TRY IT :: If a line below falls between the line with "Mostrar menú" and the line with "02.03.2026 - Abschnitte herunterladen", or is one of those two, output it exactly; output nothing else and no pictures.

____

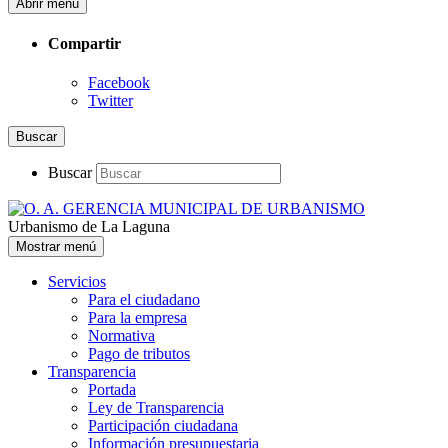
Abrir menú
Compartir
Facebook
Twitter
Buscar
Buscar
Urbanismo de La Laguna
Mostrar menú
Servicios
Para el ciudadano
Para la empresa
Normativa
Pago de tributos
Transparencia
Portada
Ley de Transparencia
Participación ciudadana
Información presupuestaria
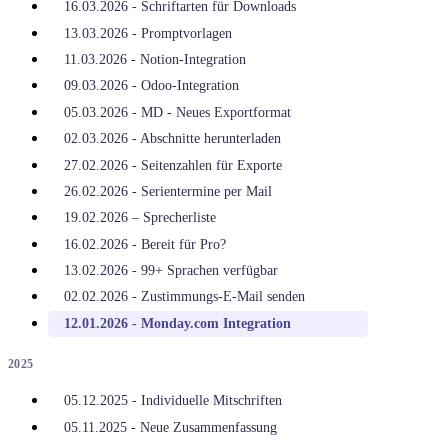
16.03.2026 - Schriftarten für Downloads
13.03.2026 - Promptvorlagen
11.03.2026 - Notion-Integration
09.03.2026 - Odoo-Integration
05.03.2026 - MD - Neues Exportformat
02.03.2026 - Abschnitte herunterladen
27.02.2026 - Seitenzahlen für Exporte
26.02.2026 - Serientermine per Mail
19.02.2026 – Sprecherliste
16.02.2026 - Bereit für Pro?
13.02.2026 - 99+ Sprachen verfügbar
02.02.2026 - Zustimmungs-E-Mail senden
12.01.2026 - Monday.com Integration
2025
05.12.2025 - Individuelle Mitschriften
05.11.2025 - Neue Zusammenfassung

____

REPLY ::
Mostrar menú
Servicios
Para el ciudadano
Para la empresa
Normativa
Pago de tributos
Transparencia
Portada
Ley de Transparencia
Participación ciudadana
Información presupuestaria
16.03.2026 - Schriftarten für Downloads
13.03.2026 - Promptvorlagen
11.03.2026 - Notion-Integration
09.03.2026 - Odoo-Integration
05.03.2026 - MD - Neues Exportformat
02.03.2026 - Abschnitte herunterladen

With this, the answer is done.